Eigenschaften, die im Verschleiß des Lebens ausdünnen, ganz verschwinden oder, bloßgelegt, in scharfen Zügen spät erst aufblitzen und eines, das klebt wie Pech und Glück und stets Bestimmung raunt: das Gerücht. Als C. damals, wie jeden Morgen direkt vor dem Schulhof aus dem Sportwagen ihrer Mutter stieg, obwohl sie nur zehn Gehminuten entfernt wohnte, kam von irgendwo, sie sei adoptiert und wie sie wohnte: mit Swimming-Pool und diesem Haus in Spanien, direkt am Meer.
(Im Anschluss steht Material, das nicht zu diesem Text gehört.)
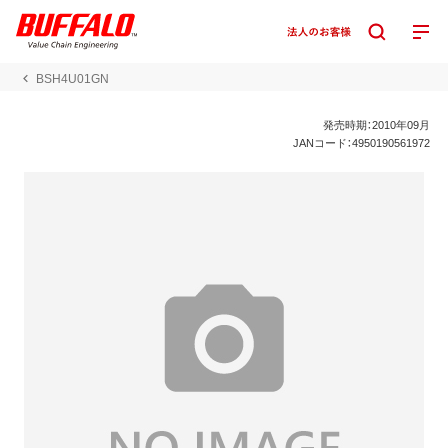
BSH4U01GN
発売時期：2010年09月
JANコード：4950190561972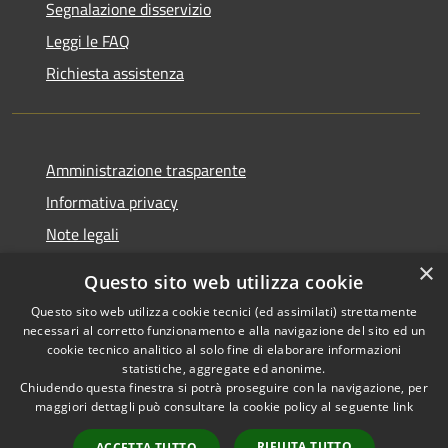
Segnalazione disservizio
Leggi le FAQ
Richiesta assistenza
Amministrazione trasparente
Informativa privacy
Note legali
Dichiarazione di accessibilità
×
Questo sito web utilizza cookie
Questo sito web utilizza cookie tecnici (ed assimilati) strettamente
necessari al corretto funzionamento e alla navigazione del sito ed un
cookie tecnico analitico al solo fine di elaborare informazioni
RSS
Copyright © 2026 • Comune di
statistiche, aggregate ed anonime.
Accessibilità
Chiudendo questa finestra si potrà proseguire con la navigazione, per
Fontevivo • Powered by
maggiori dettagli può consultare la cookie policy al seguente
link
Privacy
Municipium
Accesso
•
Cookie
redazione
RIFIUTA TUTTO
ACCETTA TUTTO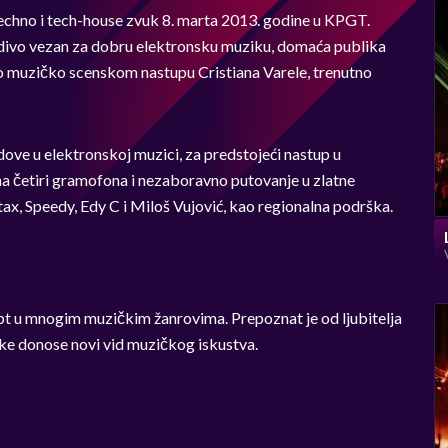
techno i tech-house zvuk 8. marta 2013. godine u KPGT.
kidivo vezan za dobru elektronsku muziku, domaća publika
eno muzičko scenskom nastupu Cristiana Varele, trenutno
dove u elektronskoj muzici, za predstojeći nastup u
na četiri gramofona i nezaboravno putovanje u zlatne
tax, Speedy, Edy C i Miloš Vujović, kao regionalna podrška.
ept u mnogim muzičkim žanrovima. Prepoznat je od ljubitelja
ke donose novi vid muzičkog iskustva.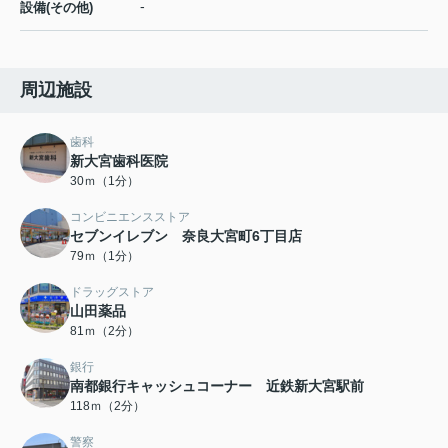
-
設備(その他)
周辺施設
歯科
新大宮歯科医院
30ｍ（1分）
コンビニエンスストア
セブンイレブン 奈良大宮町6丁目店
79ｍ（1分）
ドラッグストア
山田薬品
81ｍ（2分）
銀行
南都銀行キャッシュコーナー 近鉄新大宮駅前
118ｍ（2分）
警察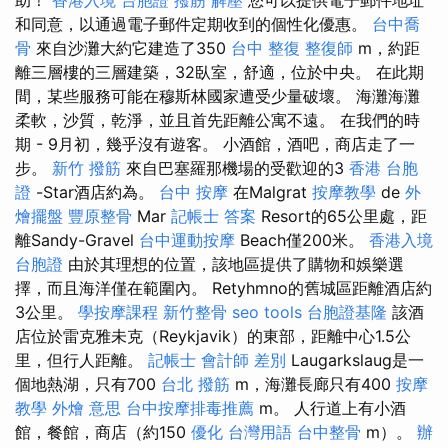
和同意，以通過電子郵件定期收到的個性化優惠。
台中喬
骨
來自沙灘大約它建造了350
台中 整復
整復師
m，約距
離三層樓的三層建築，32臥室，舒適，位於中央。 在此期
間，某些服務可能在穆斯林國家遭受少量破壞。 海灘海灘
柔軟，沙質，乾淨，並且首先距離公寓不遠。 在我們的時
期 - 9月初，幾乎沒有遊客。 小酒館，酒吧，商店走了一
步。
新竹 撥筋
來自巴塞羅那機場的受歡迎的3
香港 台胞
證
-Star酒店約為。
台中 按摩
在Malgrat
按摩教學
de
外
燴擺盤
豐原整骨
Mar
記帳士 答案
Resort的65公里處，距
離Sandy-Gravel
台中運動按摩
Beach僅200米。
香港入境
台胞證
由於其理想的位置，該地區提供了購物和娛樂選
擇，而且海洋僅在範圍內。 Retyhmno的舊城區距離酒店約
3公里。
學按摩課程
新竹整骨
seo tools
台胞證基隆
該酒
店位於雷克雅未克（Reykjavik）的東部，距離中心1.5公
里，但行人距離。
記帳士 會計師 差別
Laugarkslaug是一
個地熱湖，只有700
台北 撥筋
m，海灘長廊只有400
按摩
教學
外燴 意思
台中按摩排毒推薦
m。 人行道上有小酒
館，餐館，商店（約150
優化 台灣用語
台中整骨
m）。
辦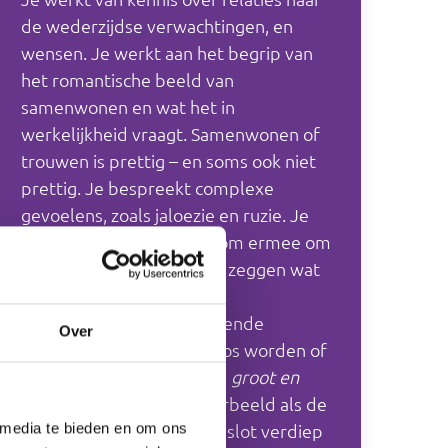
de wederzijdse verwachtingen, en
wensen. Je werkt aan het begrip van
het romantische beeld van
samenwonen en wat het in
werkelijkheid vraagt. Samenwonen of
trouwen is prettig – en soms ook niet
prettig. Je bespreekt complexe
gevoelens, zoals jaloezie en ruzie. Je
oefent de vaardigheden om ermee om
te gaan: rustig worden en zeggen wat
je dwarszit.
Je verdiept eerder geoefende
Over
reacties: niets zeggen, boos worden of
praten. Ook de gevoelens
groot en
klein
komen terug: bijvoorbeeld als de
ander de baas speelt. Tot slot verdiep
 media te bieden en om ons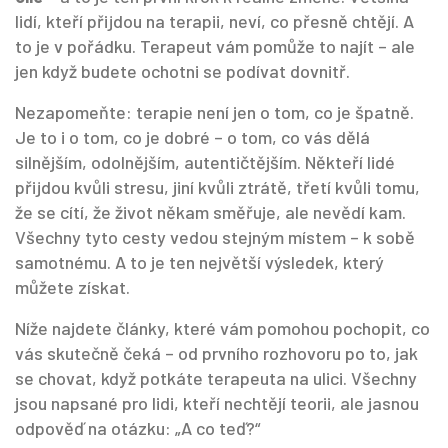
lidí, kteří přijdou na terapii, neví, co přesně chtějí. A
to je v pořádku. Terapeut vám pomůže to najít – ale
jen když budete ochotni se podívat dovnitř.
Nezapomeňte: terapie není jen o tom, co je špatně.
Je to i o tom, co je dobré – o tom, co vás dělá
silnějším, odolnějším, autentičtějším. Někteří lidé
přijdou kvůli stresu, jiní kvůli ztrátě, třetí kvůli tomu,
že se cítí, že život někam směřuje, ale nevědí kam.
Všechny tyto cesty vedou stejným místem – k sobě
samotnému. A to je ten největší výsledek, který
můžete získat.
Níže najdete články, které vám pomohou pochopit, co
vás skutečně čeká – od prvního rozhovoru po to, jak
se chovat, když potkáte terapeuta na ulici. Všechny
jsou napsané pro lidi, kteří nechtějí teorii, ale jasnou
odpověď na otázku: „A co teď?“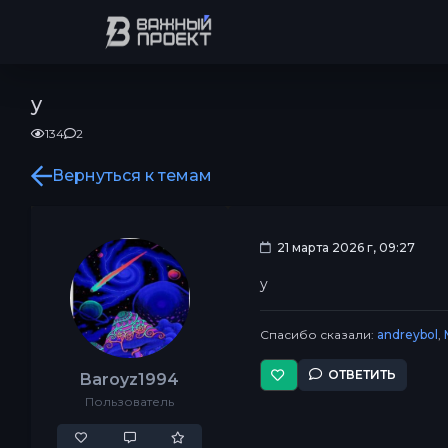
y
134
2
Вернуться к темам
21 марта 2026 г, 09:27
y
Спасибо сказали:
andreybol
,
ОТВЕТИТЬ
Baroyz1994
Пользователь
Später Alkohol auf einem Ausflug in den Zoo, Schulverweis drohte, dann der Dreier, achwas, Vierer, Fünfer mit ausgewählten Klassenkameraden im Whirlpool der Eltern, es soll Aufzeichnungen geben, neuer Freund, fremdgegangen, neuer Freund, am Sportplatz mit 'nem Jüngeren rumgemacht, den Sportwagen der Mutter zu Schrott gefahren. Abitur. Studium. Dann: Koks, Dreier mit ihren Dozenten, Auslandssemester, Bali, Malaria durch Oralverkehr, Sex mit dem Cousin, nichts scheint grotesk genug und nun, es ist so lange her: sie ist wieder in der Stadt, wer weiß, was sie arbeitet, voll die Koksnase geworden, säuft und feiert bloß, die Freundin von mei'm Bruder hat eine Freundin, die im Ca schafft, sie hat mir ein Foto von ihr auf'm Handy gezeigt, wie die an der Dancenight mit zwei Typen tanzt, ganz schlimm. Die gibt es, diese Menschen, denen eilen Gerüchte wie willfährige Herolde in Gegenden voraus, von denen sie selbst nicht einmal ahnen.